■ **Work to be completed**: Among the lines of the entries below, count those containing the word "Nightwear" and answer with the number only.

(Dataset excerpts)
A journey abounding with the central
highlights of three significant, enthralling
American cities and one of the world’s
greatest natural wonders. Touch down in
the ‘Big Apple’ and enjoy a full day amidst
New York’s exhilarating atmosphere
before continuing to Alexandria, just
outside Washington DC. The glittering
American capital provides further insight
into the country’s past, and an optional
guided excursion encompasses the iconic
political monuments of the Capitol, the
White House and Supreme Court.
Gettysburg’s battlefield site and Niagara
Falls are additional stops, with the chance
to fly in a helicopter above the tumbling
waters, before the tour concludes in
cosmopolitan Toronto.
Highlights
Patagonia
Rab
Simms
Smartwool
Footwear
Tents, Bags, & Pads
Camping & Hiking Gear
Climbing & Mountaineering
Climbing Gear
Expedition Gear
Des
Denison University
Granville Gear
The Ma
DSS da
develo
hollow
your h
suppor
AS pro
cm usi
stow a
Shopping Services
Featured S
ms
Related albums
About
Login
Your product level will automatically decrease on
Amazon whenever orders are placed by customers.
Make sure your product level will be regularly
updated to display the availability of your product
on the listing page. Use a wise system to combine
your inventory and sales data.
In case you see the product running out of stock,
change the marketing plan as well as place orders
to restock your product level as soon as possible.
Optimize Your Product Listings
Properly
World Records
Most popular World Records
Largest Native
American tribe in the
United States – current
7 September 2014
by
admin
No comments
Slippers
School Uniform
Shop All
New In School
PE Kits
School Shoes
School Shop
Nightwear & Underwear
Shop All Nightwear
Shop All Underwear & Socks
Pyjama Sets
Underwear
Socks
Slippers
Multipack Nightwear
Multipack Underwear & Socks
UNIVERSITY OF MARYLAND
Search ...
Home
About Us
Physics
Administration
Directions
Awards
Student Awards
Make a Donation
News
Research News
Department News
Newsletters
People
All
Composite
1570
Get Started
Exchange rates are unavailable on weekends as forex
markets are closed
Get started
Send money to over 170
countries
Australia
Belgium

■ **Solution below**: 3